Each mL contains: Atracurium besilate 10 mg.
Pharmacology: Competitive neuromuscular blockers act by competing with acetylcholine for receptors on the motor end plate of the neuromuscular junction to produce blockade. The muscles that produce fine rapid movements such as those of the face are the first to be affected followed by those of the limbs and torso; the last to be affected are those of the diaphragm. The paralysis is reversible with recovery occurring in reverse order. Restoration of normal neuromuscular function can be hastened by increasing the concentration of acetylcholine at the motor end plate by giving an anticholinesterase such as neostigmine.

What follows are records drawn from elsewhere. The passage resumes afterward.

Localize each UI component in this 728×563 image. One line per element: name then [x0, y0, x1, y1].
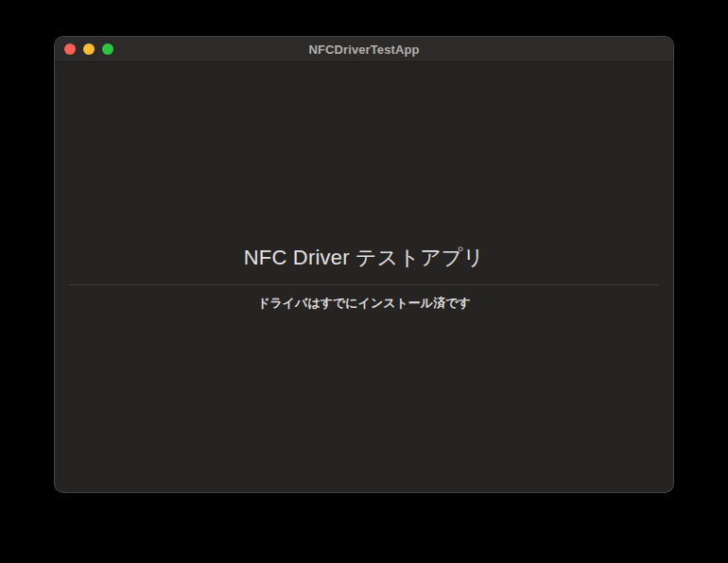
- install-status-label: ドライバはすでにインストール済です: [257, 295, 471, 312]
- zoom-button[interactable]: [102, 43, 113, 55]
- window-title: NFCDriverTestApp: [55, 43, 673, 57]
- minimize-button[interactable]: [83, 43, 95, 55]
- app-heading: NFC Driver テストアプリ: [244, 244, 485, 272]
- window-content: NFC Driver テストアプリ ドライバはすでにインストール済です: [55, 62, 673, 492]
- divider: [69, 284, 659, 285]
- app-window: NFCDriverTestApp NFC Driver テストアプリ ドライバは…: [54, 36, 674, 493]
- traffic-light-buttons: [64, 43, 113, 55]
- close-button[interactable]: [64, 43, 76, 55]
- window-titlebar[interactable]: NFCDriverTestApp: [55, 37, 673, 62]
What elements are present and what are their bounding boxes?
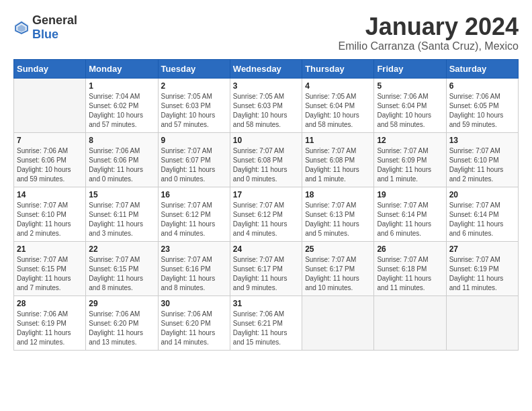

Pharmacodynamics: Atracurium is a highly selective competitive (non-depolarizing) neuromuscular blocking agent with an intermediate duration of action.
Non-depolarizing agents antagonize the neurotransmitter action of acetylcholine by binding with receptor sites on the motor-end plate.
Atracurium can be used in a wide range of surgical procedures and to facilitate controlled ventilation.
Pediatric population: The limited data in neonates from literature reports suggest variability in the time to onset and duration of action of Atracurium in this population as compared to children.
Pharmacokinetics: Following intravenous injection, Atracurium undergo spontaneous degradation via Hofman elimination (a non-enzymatic breakdown process occurring at physiological pH and temperature) to produce laudanoside and other metabolites. There is also hydrolysis by non-specific plasma esterases. The metabolites have no neuromuscular blocking activity.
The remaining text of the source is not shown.